The Name of Action

Published 1930

Green wrote this book in 1930. It was his second book and one of the two books that he later repudiated and never allowed to be republished. I read it out of sequence, because I wanted to read what he wrote about these two books in his autobiographies first. The book is a historical curiosity and, as Greene recognized, without literary merit. In fact, since these books were only published with runs of 1,500 each they are quite rare today. The Internet Archive has pdf copies of each book and so I read the version of The Name of Action available there.

The book jumps right into a story with characters that seem to come from nowhere and run around declaiming all of their boring thoughts before wandering off the scene. The protagonist is Oliver Chant, a rich young fop who funds political movements seemingly out of boredom. He hears from a refugee in London about the possibility of toppling the dictator of Trier. Will he help with funding to restore the Republic? When he sees a newspaper photo of Anne-Marie, the pretty young French wife of the dictator, he decides to go in person to Trier. After all, when they topple the dictator, what’s going to happen to Anne-Marie?

In Trier, he discovers that the leader of the opposition is Kapper, a Jewish poet, and that they have no plans to topple Demassener with violence, but only to propagandize to build up public support for the Republic. Chant also meets the Demasseners and falls ever more in love with Anne-Marie. After a surprising number of pages in which little happens, Chant takes over the revolutionary movement from Kapper, brings in rifles and machine guns from Koblenz, sleeps with Anne-Marie, and learns from her of the dictator’s impotence. When Kapper hears of this, he uses his poetic powers to “own” Demassener, who is then easily toppled. Chant is disgusted with everyone, even Anne-Marie, who is uninterested in a long-term relationship, and so he accompanies the dictator out of town, leaving Trier to the Jew and the French harlot.

*

Greene was correct to disown this book. It is a stinker. It reads like a wordy treatment for a grade-B movie from the 1930s. Greene often revised his books when they were republished and the fact that this was never republished means that the anti-Semitic language in it was never changed. Others of his early books contain examples of this, Orient Express and Brighton Rock being the most salient. WWII made the bizarre and petty tropes of Jews contained in this book, which were, I suppose, a common part of the speech of someone of his class and time sound outdated and embarrassing. This antisemitism makes certain passages of the book quite unpleasant to read.
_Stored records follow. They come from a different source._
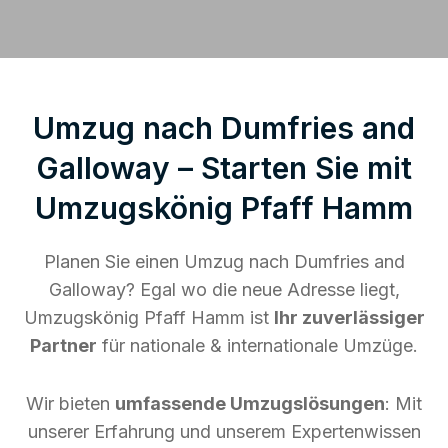
Umzug nach Dumfries and
Galloway – Starten Sie mit
Umzugskönig Pfaff Hamm
Planen Sie einen Umzug nach Dumfries and
Galloway? Egal wo die neue Adresse liegt,
Umzugskönig Pfaff Hamm ist
Ihr zuverlässiger
Partner
für nationale & internationale Umzüge.
Wir bieten
umfassende Umzugslösungen
: Mit
unserer Erfahrung und unserem Expertenwissen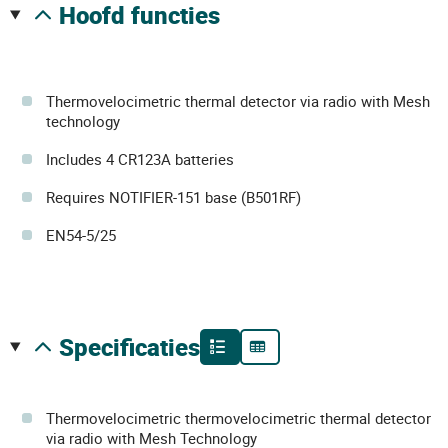
hoofd functies
Thermovelocimetric thermal detector via radio with Mesh
technology
Includes 4 CR123A batteries
Requires NOTIFIER-151 base (B501RF)
EN54-5/25
specificaties
Thermovelocimetric thermovelocimetric thermal detector
via radio with Mesh Technology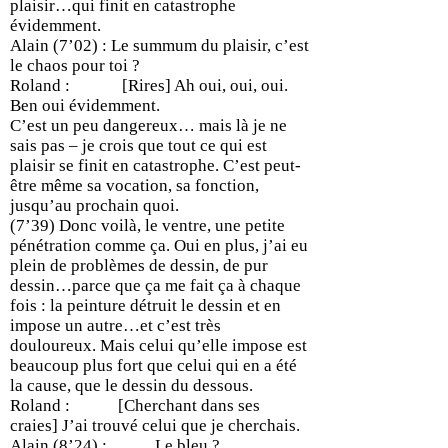
plaisir…qui finit en catastrophe
évidemment.
Alain (7’02) : Le summum du plaisir, c’est
le chaos pour toi ?
Roland : [Rires] Ah oui, oui, oui.
Ben oui évidemment.
C’est un peu dangereux… mais là je ne
sais pas – je crois que tout ce qui est
plaisir se finit en catastrophe. C’est peut-
être même sa vocation, sa fonction,
jusqu’au prochain quoi.
(7’39) Donc voilà, le ventre, une petite
pénétration comme ça. Oui en plus, j’ai eu
plein de problèmes de dessin, de pur
dessin…parce que ça me fait ça à chaque
fois : la peinture détruit le dessin et en
impose un autre…et c’est très
douloureux. Mais celui qu’elle impose est
beaucoup plus fort que celui qui en a été
la cause, que le dessin du dessous.
Roland : [Cherchant dans ses
craies] J’ai trouvé celui que je cherchais.
Alain (8’24) : Le bleu ?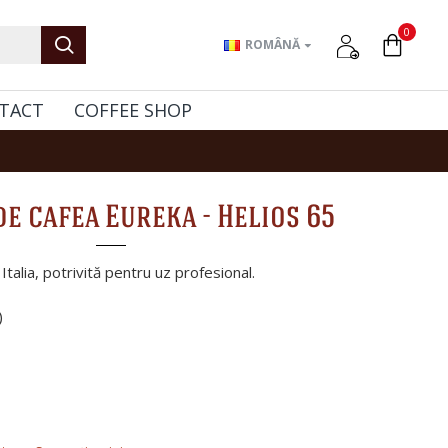
0
ROMÂNĂ
TACT
COFFEE SHOP
de cafea Eureka - Helios 65
Italia, potrivită pentru uz profesional.
)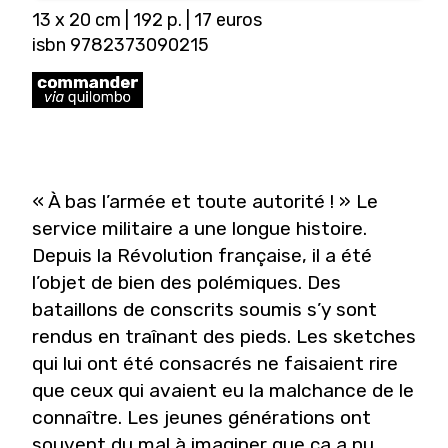
13 x 20 cm | 192 p. | 17 euros
isbn 9782373090215
« À bas l’armée et toute autorité ! » Le
service militaire a une longue histoire.
Depuis la Révolution française, il a été
l’objet de bien des polémiques. Des
bataillons de conscrits soumis s’y sont
rendus en traînant des pieds. Les sketches
qui lui ont été consacrés ne faisaient rire
que ceux qui avaient eu la malchance de le
connaître. Les jeunes générations ont
souvent du mal à imaginer que ça a pu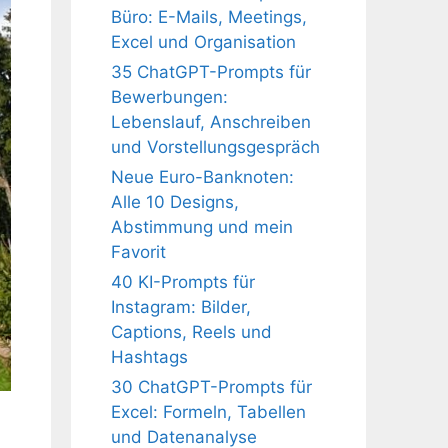
Büro: E-Mails, Meetings,
Excel und Organisation
35 ChatGPT-Prompts für
Bewerbungen:
Lebenslauf, Anschreiben
und Vorstellungsgespräch
Neue Euro-Banknoten:
Alle 10 Designs,
Abstimmung und mein
Favorit
40 KI-Prompts für
Instagram: Bilder,
Captions, Reels und
Hashtags
30 ChatGPT-Prompts für
Excel: Formeln, Tabellen
und Datenanalyse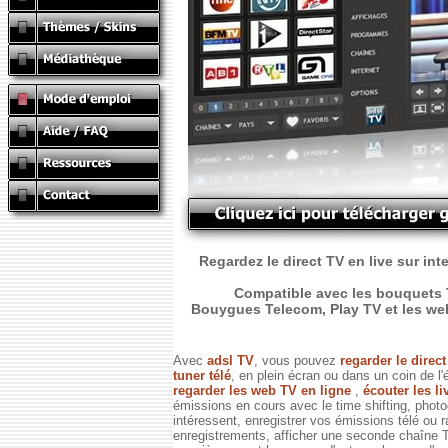
Regardez le direct TV en live sur int
Compatible avec les bouquets T
Bouygues Telecom, Play TV et les web T
Avec
adsl TV
, vous pouvez
regarder le direc
tuner télé
, en plein écran ou dans un coin de l'
regarder les web TV en ligne
,
écouter les li
émissions en cours avec le time shifting, phot
intéressent, enregistrer vos émissions télé ou 
enregistrements, afficher une seconde chaîne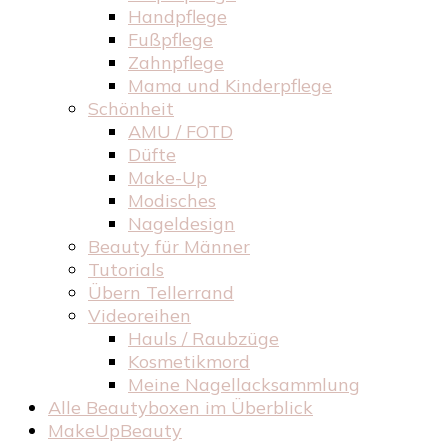
Handpflege
Fußpflege
Zahnpflege
Mama und Kinderpflege
Schönheit
AMU / FOTD
Düfte
Make-Up
Modisches
Nageldesign
Beauty für Männer
Tutorials
Übern Tellerrand
Videoreihen
Hauls / Raubzüge
Kosmetikmord
Meine Nagellacksammlung
Alle Beautyboxen im Überblick
MakeUpBeauty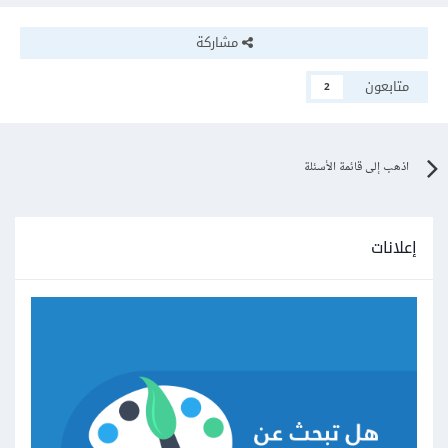
مشاركة
متابعون
2
اذهب إلى قائمة الأسئلة
إعلانات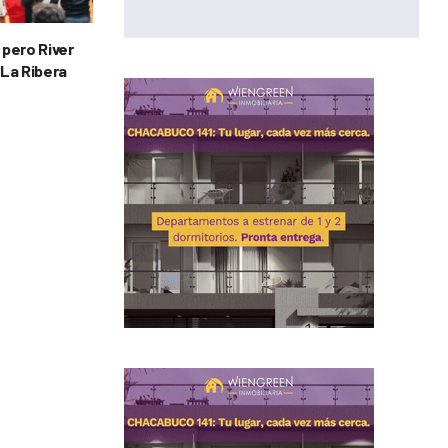
 pero River
 La Ribera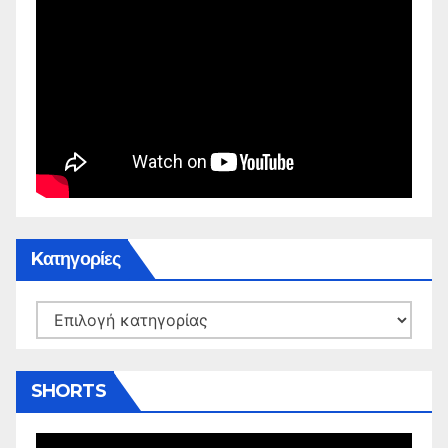
Kατηγορίες
Kατηγορίες
SHORTS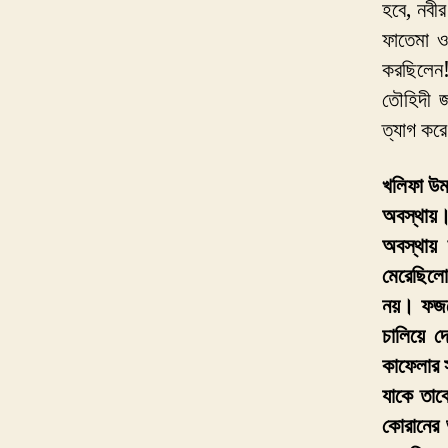
হবে, নবী
ফাতেমা ও
করছিলেন!
তৌহিদী জ
ত্যাগ কর
খলিফা উম
অবস্থায়
অবস্থায় 
মেরেছিল
নয়। ফজরে
চালিয়ে দ
কাফেলার 
যাকে তাক
কোরানের 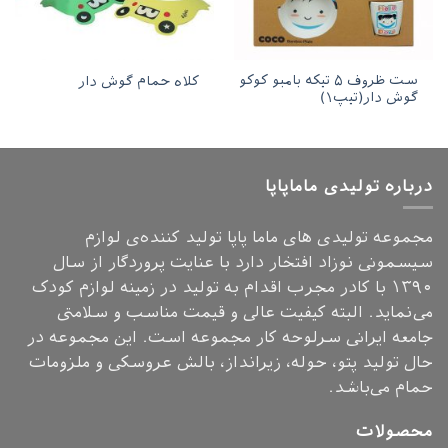
ست ظروف ۵ تیکه بامبو کوکو
کلاه حمام گوش دار
گوش دار(تیپ۱)
درباره تولیدی ماماپاپا
مجموعه تولیدی های ماما پاپا تولید کننده‌ی لوازم
سیسمونی نوزاد افتخار دارد با عنایت پروردگار از سال
۱۳۹۰ با کادر مجرب اقدام به تولید در زمینه لوازم کودک
می‌نماید. البته کیفیت عالی و قیمت مناسب و سلامتی
جامعه ایرانی سرلوحه کار مجموعه است. این مجموعه در
حال تولید پتو، حوله، زیرانداز، بالش عروسکی و ملزومات
حمام می‌باشد.
محصولات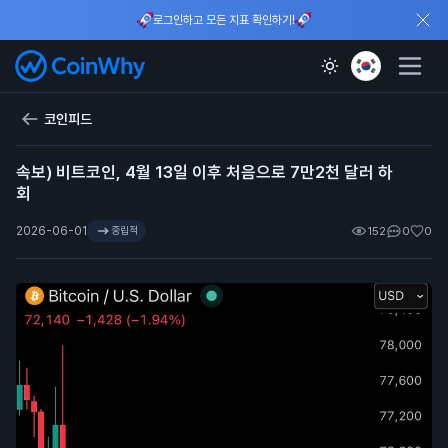
로그인하고 모든 지표 확인하기!
코인피드
속보) 비트코인, 4월 13일 이후 처음으로 7만2천 달러 하
회
2026-06-01
중립적
152
0
0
In his autobiography, Greene mentioned that he went through a phase as a young man when he read Joseph Conrad nonstop. This book shows that influence, although without Conrad’s skill. The greatest problem with the book is that Greene presents the protagonist without irony. Oliver Chant is romantic and petulant and such an easily-shocked twit that it would have taken a good writer indeed to pull off an adventure story with this man-boy as the hero.